--- EXERCISE DIRECTIONS ---
Return each line of the data below that contains the string "help".

[Document layout analysis data]

*-*-*

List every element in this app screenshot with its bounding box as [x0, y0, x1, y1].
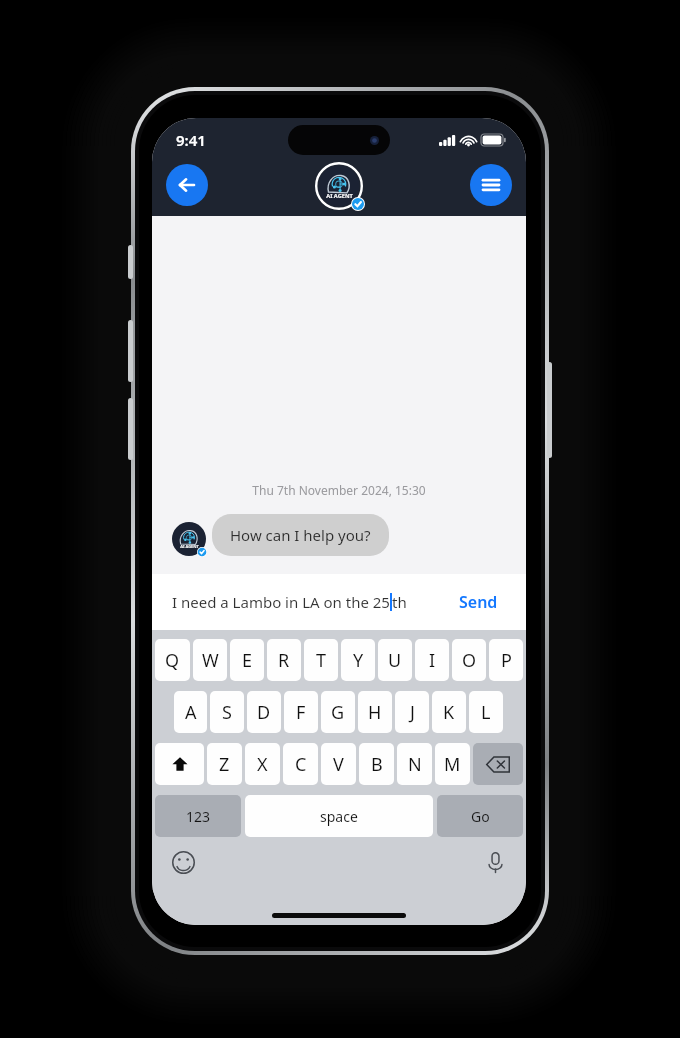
staticText: M	[444, 752, 461, 777]
button[interactable]: Menu	[470, 164, 512, 206]
button[interactable]: How can I help you?	[212, 514, 389, 556]
button[interactable]: Shift	[155, 743, 204, 785]
button[interactable]: D	[247, 691, 281, 733]
staticText: Thu 7th November 2024, 15:30	[152, 482, 526, 498]
button[interactable]: V	[321, 743, 356, 785]
button[interactable]: F	[284, 691, 318, 733]
staticText: 123	[186, 807, 211, 826]
button[interactable]: M	[435, 743, 470, 785]
staticText: H	[368, 700, 382, 725]
staticText: E	[242, 648, 253, 673]
staticText: W	[202, 648, 219, 673]
staticText: V	[333, 752, 344, 777]
staticText: O	[462, 648, 477, 673]
button[interactable]: space	[245, 795, 433, 837]
staticText: Send	[459, 591, 498, 613]
staticText: C	[295, 752, 307, 777]
staticText: X	[257, 752, 268, 777]
button[interactable]: Emoji	[166, 845, 200, 879]
staticText: A	[185, 700, 197, 725]
staticText: U	[388, 648, 402, 673]
button[interactable]: 123	[155, 795, 241, 837]
button[interactable]: Go	[437, 795, 523, 837]
button[interactable]: AI Agent profile	[315, 162, 363, 210]
button[interactable]: G	[321, 691, 355, 733]
button[interactable]: Back	[166, 164, 208, 206]
button[interactable]: Z	[207, 743, 242, 785]
button[interactable]: L	[469, 691, 503, 733]
button[interactable]: Send	[451, 585, 506, 619]
staticText: F	[296, 700, 306, 725]
button[interactable]: J	[395, 691, 429, 733]
staticText: I need a Lambo in LA on the 25	[172, 592, 390, 612]
button[interactable]: Backspace	[473, 743, 523, 785]
staticText: J	[410, 700, 415, 725]
staticText: th	[392, 592, 407, 612]
button[interactable]: A	[174, 691, 207, 733]
button[interactable]: Q	[155, 639, 190, 681]
staticText: 9:41	[176, 130, 206, 150]
button[interactable]: K	[432, 691, 466, 733]
button[interactable]: T	[304, 639, 338, 681]
button[interactable]: O	[452, 639, 486, 681]
button[interactable]: I	[415, 639, 449, 681]
staticText: N	[408, 752, 422, 777]
staticText: AI AGENT	[326, 192, 353, 200]
staticText: I	[429, 648, 436, 673]
button[interactable]: N	[397, 743, 432, 785]
staticText: R	[278, 648, 290, 673]
staticText: K	[443, 700, 455, 725]
staticText: B	[371, 752, 383, 777]
button[interactable]: C	[283, 743, 318, 785]
staticText: Z	[219, 752, 230, 777]
button[interactable]: Y	[341, 639, 375, 681]
button[interactable]: X	[245, 743, 280, 785]
button[interactable]: P	[489, 639, 523, 681]
button[interactable]: B	[359, 743, 394, 785]
staticText: Go	[471, 807, 490, 826]
button[interactable]: R	[267, 639, 301, 681]
staticText: AI AGENT	[180, 544, 199, 549]
button[interactable]: Dictate	[478, 845, 512, 879]
staticText: S	[222, 700, 232, 725]
button[interactable]: S	[210, 691, 244, 733]
button[interactable]: H	[358, 691, 392, 733]
staticText: How can I help you?	[230, 525, 371, 545]
button[interactable]: E	[230, 639, 264, 681]
staticText: Q	[165, 648, 180, 673]
staticText: G	[331, 700, 345, 725]
staticText: Y	[353, 648, 364, 673]
button[interactable]: I need a Lambo in LA on the 25	[172, 592, 451, 612]
staticText: space	[320, 807, 358, 826]
button[interactable]: U	[378, 639, 412, 681]
button[interactable]: W	[193, 639, 227, 681]
staticText: L	[481, 700, 491, 725]
staticText: T	[316, 648, 327, 673]
staticText: D	[257, 700, 271, 725]
staticText: P	[501, 648, 512, 673]
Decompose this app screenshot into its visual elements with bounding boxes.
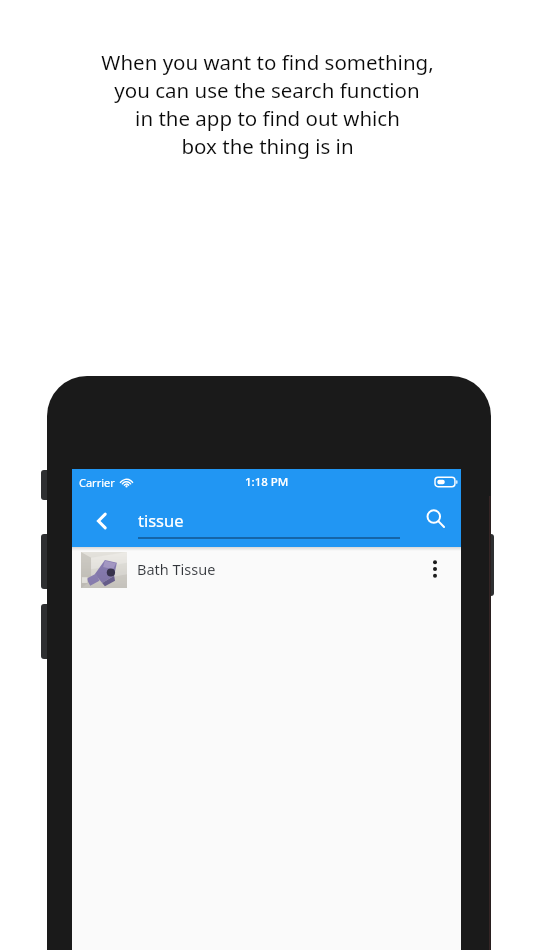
- staticText: Bath Tissue: [137, 559, 216, 579]
- button[interactable]: Search: [413, 496, 457, 540]
- staticText: tissue: [138, 509, 184, 531]
- staticText: 1:18 PM: [245, 474, 289, 490]
- staticText: box the thing is in: [181, 132, 354, 160]
- staticText: Carrier: [79, 475, 115, 490]
- staticText: When you want to find something,: [101, 48, 434, 76]
- button[interactable]: Bath Tissue: [72, 547, 461, 591]
- button[interactable]: More options: [417, 551, 453, 587]
- staticText: you can use the search function: [114, 76, 420, 104]
- staticText: in the app to find out which: [135, 104, 400, 132]
- button[interactable]: Back: [82, 501, 122, 541]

*-*-*

--- TASK RESPONSE ---
button[interactable]: How can I help you?	[212, 514, 389, 556]
staticText: How can I help you?	[230, 525, 371, 545]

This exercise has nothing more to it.